━━━ Data section ━━━

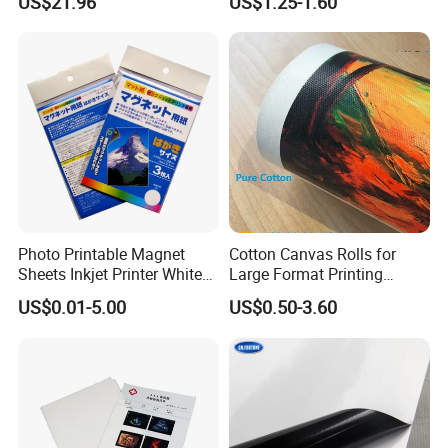
US$21.96
US$1.25-1.60
Results
Printing
Photo Printable Magnet
Cotton Canvas Rolls for
Sheets Inkjet Printer White
Large Format Printing
Magnetic Sheets
Water-Base/Eco-
US$0.01-5.00
US$0.50-3.60
Solvent/UV/Latex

━━━

- **Assigned task**: Excluding every picture, write out each record word for word.

- **The answer**:
US$21.96
US$1.25-1.60
Results
Printing
Photo Printable Magnet
Cotton Canvas Rolls for
Sheets Inkjet Printer White
Large Format Printing
Magnetic Sheets
Water-Base/Eco-
US$0.01-5.00
US$0.50-3.60
Solvent/UV/Latex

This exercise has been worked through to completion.